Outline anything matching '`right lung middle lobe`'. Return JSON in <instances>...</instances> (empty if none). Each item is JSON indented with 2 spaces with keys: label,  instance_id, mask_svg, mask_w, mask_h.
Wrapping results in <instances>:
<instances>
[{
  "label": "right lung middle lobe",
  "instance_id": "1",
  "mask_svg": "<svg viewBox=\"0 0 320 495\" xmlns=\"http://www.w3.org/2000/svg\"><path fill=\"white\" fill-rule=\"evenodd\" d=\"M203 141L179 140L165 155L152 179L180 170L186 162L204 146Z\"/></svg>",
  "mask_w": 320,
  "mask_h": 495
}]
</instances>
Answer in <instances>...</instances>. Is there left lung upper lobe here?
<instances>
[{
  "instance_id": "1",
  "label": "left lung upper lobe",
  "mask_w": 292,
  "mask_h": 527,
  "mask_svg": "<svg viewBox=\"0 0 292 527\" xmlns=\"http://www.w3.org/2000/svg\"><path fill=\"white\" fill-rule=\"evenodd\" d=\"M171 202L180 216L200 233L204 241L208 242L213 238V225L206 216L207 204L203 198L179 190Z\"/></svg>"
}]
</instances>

• **Work task**
Repeat the listing above exactly, keeping every word as it stands.

• **Answer to the problem**
Outline anything matching '`right lung middle lobe`'. Return JSON in <instances>...</instances> (empty if none). Each item is JSON indented with 2 spaces with keys: label,  instance_id, mask_svg, mask_w, mask_h.
Wrapping results in <instances>:
<instances>
[{
  "label": "right lung middle lobe",
  "instance_id": "1",
  "mask_svg": "<svg viewBox=\"0 0 320 495\" xmlns=\"http://www.w3.org/2000/svg\"><path fill=\"white\" fill-rule=\"evenodd\" d=\"M203 141L179 140L165 155L152 179L180 170L186 162L204 146Z\"/></svg>",
  "mask_w": 320,
  "mask_h": 495
}]
</instances>
Answer in <instances>...</instances>. Is there left lung upper lobe here?
<instances>
[{
  "instance_id": "1",
  "label": "left lung upper lobe",
  "mask_w": 292,
  "mask_h": 527,
  "mask_svg": "<svg viewBox=\"0 0 292 527\" xmlns=\"http://www.w3.org/2000/svg\"><path fill=\"white\" fill-rule=\"evenodd\" d=\"M171 202L180 216L200 233L204 241L208 242L213 238V225L206 216L207 204L203 198L179 190Z\"/></svg>"
}]
</instances>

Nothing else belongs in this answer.